Erica frowned turning her red and green stocking upside down and shaking it. “Nope. Nothing in there.”
“Not you, Erica.” He laughed, watching as Leah reached into her red stocking—it had her name embroidered at the top, just like Erica’s did—feeling around in the toe.
“What…?” She looked at him sitting beside her on the couch, feeling the shape of the velvet box under her fingers, eyes growing wide.
“What is it?” Erica inquired from her perch on the arm of the wing-backed chair on the other side of the coffee table. She’d moved so she could spread out her loot.
“Leah...” Rob moved from the sofa, onto one knee on the hardwood floor, and she looked at him in his raggedy slippers and mis-buttoned pajama top, his hair still damp from his trek through the snow to find his missing charges, and thought she had never loved him more than in that moment.

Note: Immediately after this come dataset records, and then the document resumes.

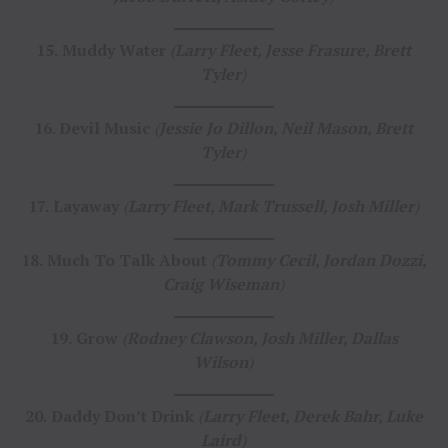
15.
Muddy Water
(
Larry Fleet, Jesse Frasure, Brett
Tyler
)
16. Devil Music
(
Jessie Jo Dillon, Neil Mason, Brett
Tyler
)
17.
Layaway
(
Larry Fleet, Mark Trussell, Josh Miller
)
18.
Much To Talk About
(
Tommy Cecil, Jordan Dozzi,
Craig Wiseman
)
19.
Grow
(
Rodney Clawson, Josh Miller, Dallas
Wilson
)
20.
Daddy Don’t Drink
(
Larry Fleet, Derek Bahr, Luke
Laird
)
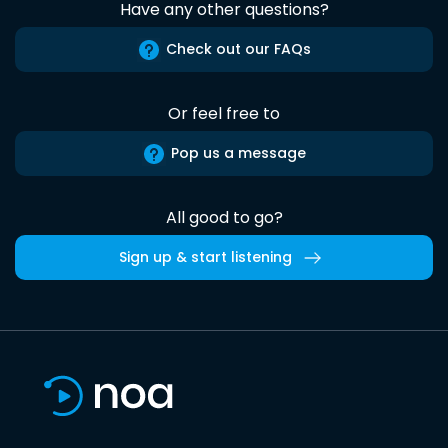
Have any other questions?
Check out our FAQs
Or feel free to
Pop us a message
All good to go?
Sign up & start listening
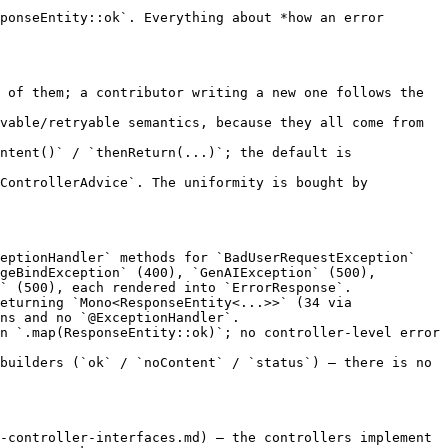
ponseEntity::ok`. Everything about *how an error 
 of them; a contributor writing a new one follows the 
vable/retryable semantics, because they all come from 
ntent()` / `thenReturn(...)`; the default is 
ControllerAdvice`. The uniformity is bought by 
eptionHandler` methods for `BadUserRequestException` 
geBindException` (400), `GenAIException` (500), 
` (500), each rendered into `ErrorResponse`.

eturning `Mono<ResponseEntity<...>>` (34 via 
ns and no `@ExceptionHandler`.

n `.map(ResponseEntity::ok)`; no controller-level error 
builders (`ok` / `noContent` / `status`) — there is no 
-controller-interfaces.md) — the controllers implement 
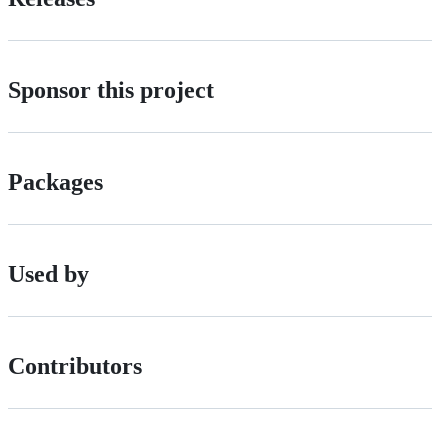
Sponsor this project
Packages
Used by
Contributors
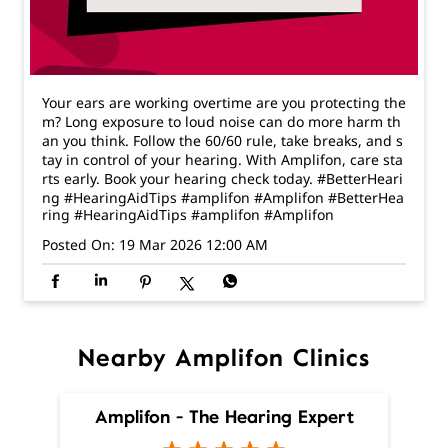
an you think. Follow the 60/60 rule, take breaks, and s
tay in control of your hearing. With Amplifon, care sta
rts early. Book your hearing check today. #BetterHeari
ng #HearingAidTips #amplifon #Amplifon
#BetterHea
ring
#HearingAidTips
#amplifon
#Amplifon
Posted On:
19 Mar 2026 12:00 AM
Nearby Amplifon Clinics
Amplifon - The Hearing Expert
Malviya Nagar
New Delhi - 110017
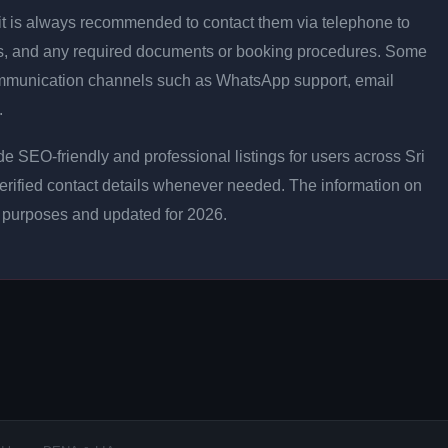
ly, it is always recommended to contact them via telephone to
les, and any required documents or booking procedures. Some
ommunication channels such as WhatsApp support, email
.
e SEO-friendly and professional listings for users across Sri
erified contact details whenever needed. The information on
l purposes and updated for 2026.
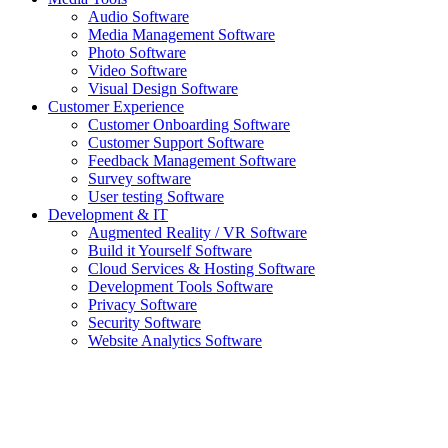
Audio Software
Media Management Software
Photo Software
Video Software
Visual Design Software
Customer Experience
Customer Onboarding Software
Customer Support Software
Feedback Management Software
Survey software
User testing Software
Development & IT
Augmented Reality / VR Software
Build it Yourself Software
Cloud Services & Hosting Software
Development Tools Software
Privacy Software
Security Software
Website Analytics Software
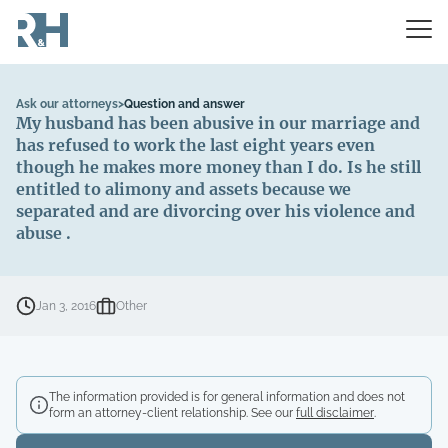
Ask our attorneys
>
Question and answer
My husband has been abusive in our marriage and
has refused to work the last eight years even
though he makes more money than I do. Is he still
entitled to alimony and assets because we
separated and are divorcing over his violence and
abuse .
Jan 3, 2016
Other
The information provided is for general information and does not
form an attorney-client relationship. See our
full disclaimer
.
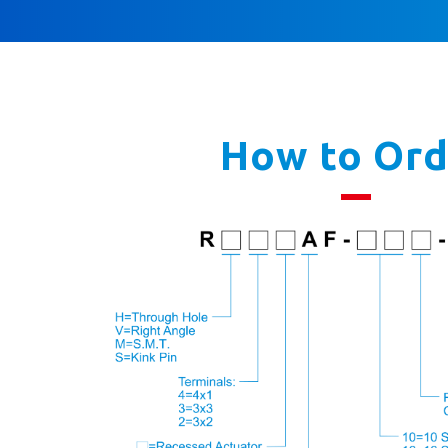
How to Ord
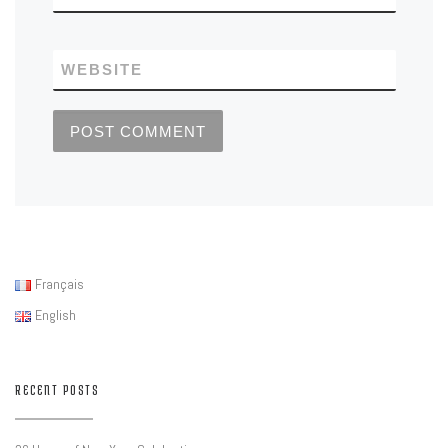
WEBSITE
Français
English
RECENT POSTS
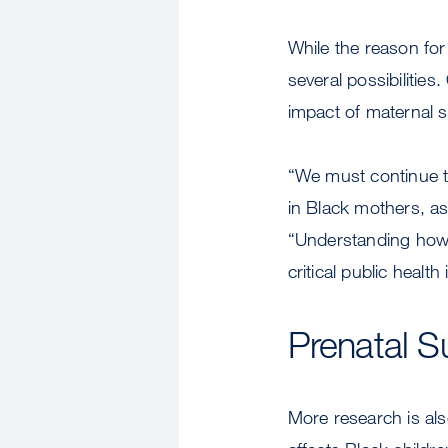
While the reason for
several possibilitie
impact of maternal s
“We must continue to
in Black mothers, as
“Understanding how r
critical public health
Prenatal S
More research is al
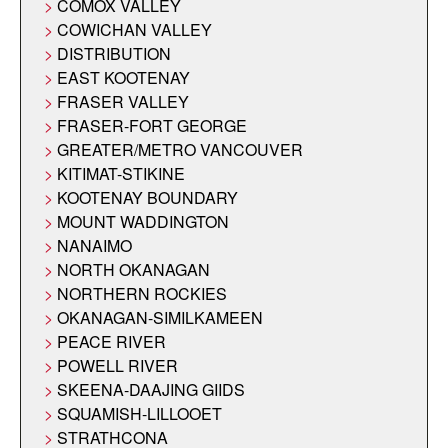
COMOX VALLEY
COWICHAN VALLEY
DISTRIBUTION
EAST KOOTENAY
FRASER VALLEY
FRASER-FORT GEORGE
GREATER/METRO VANCOUVER
KITIMAT-STIKINE
KOOTENAY BOUNDARY
MOUNT WADDINGTON
NANAIMO
NORTH OKANAGAN
NORTHERN ROCKIES
OKANAGAN-SIMILKAMEEN
PEACE RIVER
POWELL RIVER
SKEENA-DAAJING GIIDS
SQUAMISH-LILLOOET
STRATHCONA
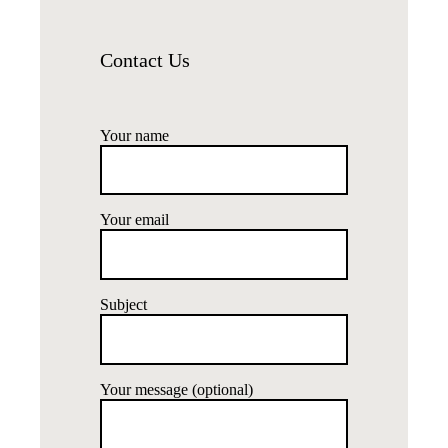
Contact Us
Your name
Your email
Subject
Your message (optional)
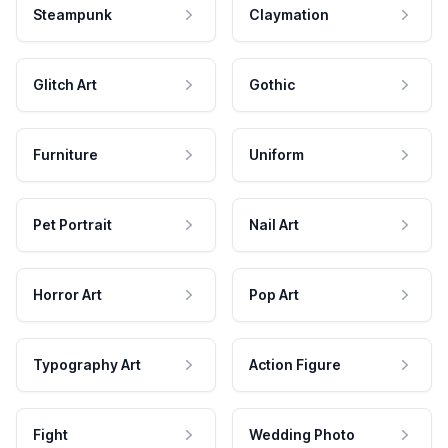
Steampunk
Claymation
Glitch Art
Gothic
Furniture
Uniform
Pet Portrait
Nail Art
Horror Art
Pop Art
Typography Art
Action Figure
Fight
Wedding Photo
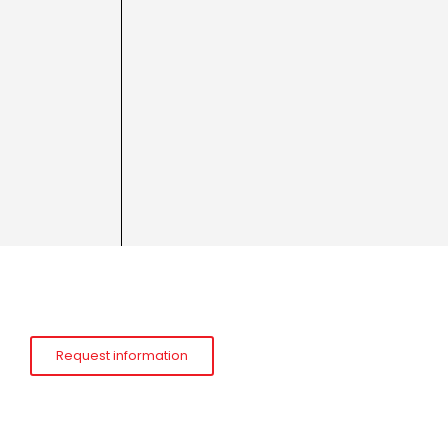
Request information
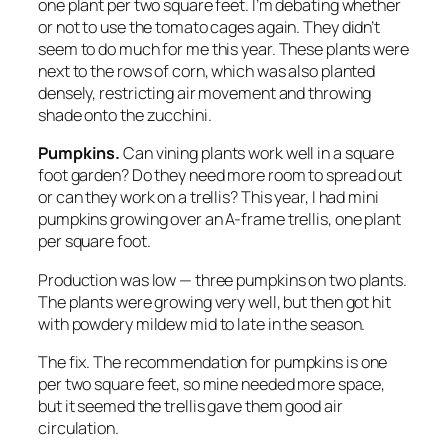
one plant per two square feet. I’m debating whether
or not to use the tomato cages again. They didn’t
seem to do much for me this year. These plants were
next to the rows of corn, which was also planted
densely, restricting air movement and throwing
shade onto the zucchini.
Pumpkins.
Can vining plants work well in a square
foot garden? Do they need more room to spread out
or can they work on a trellis? This year, I had mini
pumpkins growing over an A-frame trellis, one plant
per square foot.
Production was low — three pumpkins on two plants.
The plants were growing very well, but then got hit
with powdery mildew mid to late in the season.
The fix.
The recommendation for pumpkins is one
per two square feet, so mine needed more space,
but it seemed the trellis gave them good air
circulation.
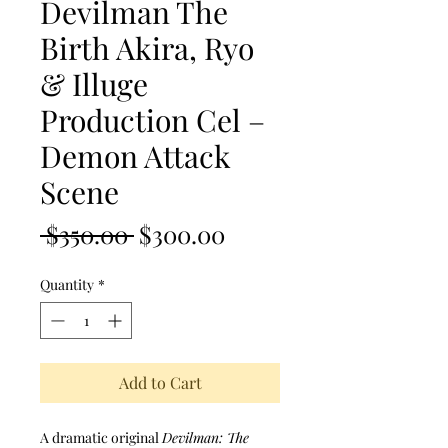
Devilman The
Birth Akira, Ryo
& Illuge
Production Cel –
Demon Attack
Scene
Regular Price
Sale Price
 $350.00 
$300.00
Quantity
*
Add to Cart
A dramatic original
Devilman: The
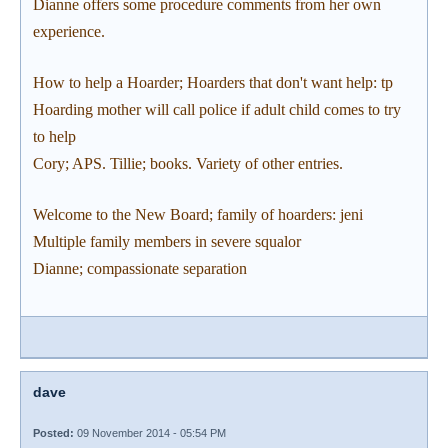
Dianne offers some procedure comments from her own
experience.
How to help a Hoarder; Hoarders that don't want help: tp
Hoarding mother will call police if adult child comes to try
to help
Cory; APS. Tillie; books. Variety of other entries.
Welcome to the New Board; family of hoarders: jeni
Multiple family members in severe squalor
Dianne; compassionate separation
dave
Posted:
09 November 2014 - 05:54 PM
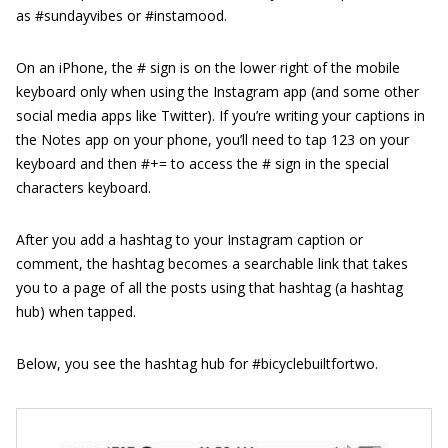
as #sundayvibes or #instamood.
On an iPhone, the # sign is on the lower right of the mobile
keyboard only when using the Instagram app (and some other
social media apps like Twitter). If you’re writing your captions in
the Notes app on your phone, you’ll need to tap 123 on your
keyboard and then #+= to access the # sign in the special
characters keyboard.
After you add a hashtag to your Instagram caption or
comment, the hashtag becomes a searchable link that takes
you to a page of all the posts using that hashtag (a hashtag
hub) when tapped.
Below, you see the hashtag hub for #bicyclebuiltfortwo.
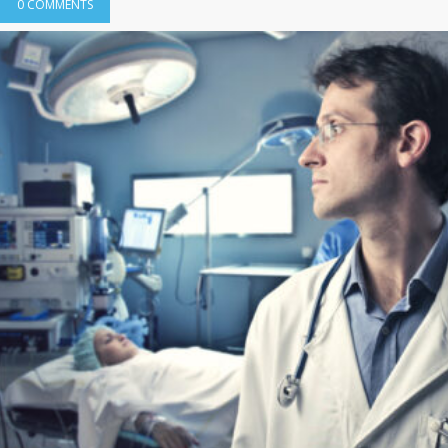
0 COMMENTS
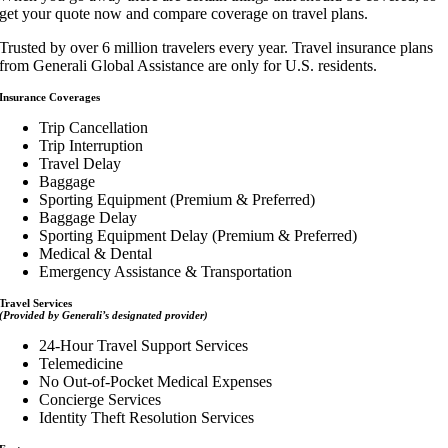
get your quote now and compare coverage on travel plans.
Trusted by over 6 million travelers every year. Travel insurance plans
from Generali Global Assistance are only for U.S. residents.
Insurance Coverages
Trip Cancellation
Trip Interruption
Travel Delay
Baggage
Sporting Equipment (Premium & Preferred)
Baggage Delay
Sporting Equipment Delay (Premium & Preferred)
Medical & Dental
Emergency Assistance & Transportation
Travel Services
(Provided by Generali’s designated provider)
24-Hour Travel Support Services
Telemedicine
No Out-of-Pocket Medical Expenses
Concierge Services
Identity Theft Resolution Services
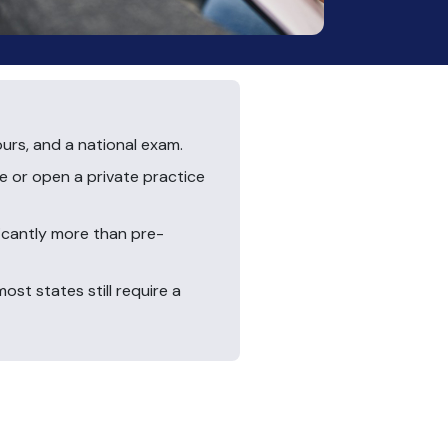
ours, and a national exam.
e or open a private practice
ficantly more than pre-
st states still require a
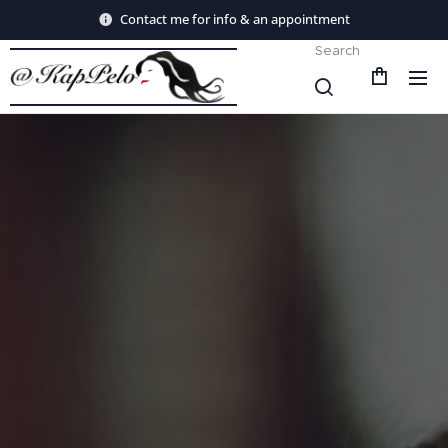
Contact me for info & an appointment
Search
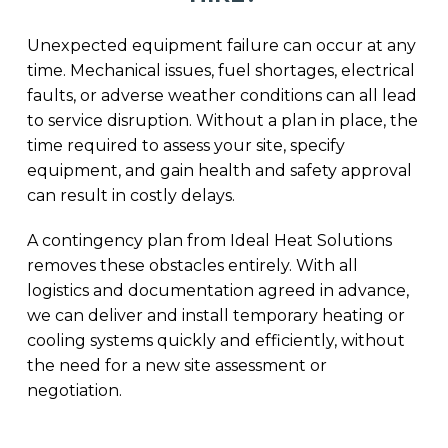
Unexpected equipment failure can occur at any
time. Mechanical issues, fuel shortages, electrical
faults, or adverse weather conditions can all lead
to service disruption. Without a plan in place, the
time required to assess your site, specify
equipment, and gain health and safety approval
can result in costly delays.
A contingency plan from Ideal Heat Solutions
removes these obstacles entirely. With all
logistics and documentation agreed in advance,
we can deliver and install temporary heating or
cooling systems quickly and efficiently, without
the need for a new site assessment or
negotiation.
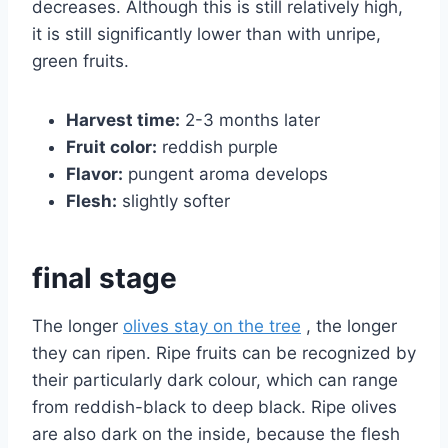
decreases. Although this is still relatively high,
it is still significantly lower than with unripe,
green fruits.
Harvest time:
2-3 months later
Fruit color:
reddish purple
Flavor:
pungent aroma develops
Flesh:
slightly softer
final stage
The longer
olives stay on the tree
, the longer
they can ripen. Ripe fruits can be recognized by
their particularly dark colour, which can range
from reddish-black to deep black. Ripe olives
are also dark on the inside, because the flesh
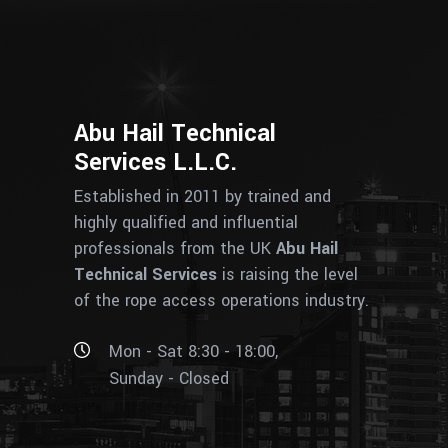
Abu Hail Technical
Services L.L.C.
Established in 2011 by trained and
highly qualified and influential
professionals from the UK
Abu Hail
Technical Services
is raising the level
of the rope access operations industry.
Mon - Sat 8:30 - 18:00,
Sunday - Closed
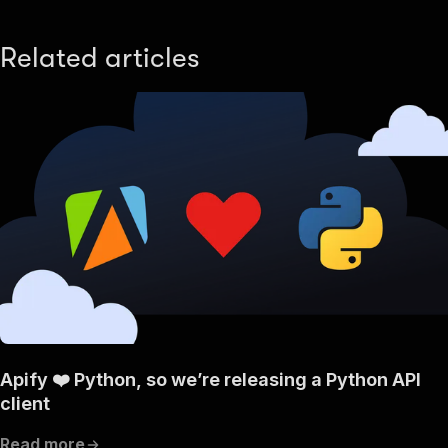
Related articles
Apify ❤️ Python, so we’re releasing a Python API
client
Read more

“Oh, Rob...” She felt tears stinging her eyes and couldn’t stop them as she brought the blue velvet box out of her Christmas stocking with shaking hands.
“Listen, I know...” He took a deep breath, and then took her hands in his, closing them around the velvet box. “Things have been hard. And I know it’s soon, too soon after...”
She shook her head, thinking of Grace, knowing he was thinking of her too. At least she’d gotten to see her, hold her. Rob had never even seen his daughter’s face.
“But I don’t want to lose you, Leah. I don’t want to be without you, ever again. I woke up this morning and found you gone, and I thought… it was like my heart had just walked out the door by itself.”
Leah held back a sob, knowing the feeling so well she lived it every minute. She had lived it for months at the maternity home, missing him with every breath she took like having razor blades in her lungs, and now she had him back, but her baby was gone. She closed her eyes, remembering her wish, feeling tears fall.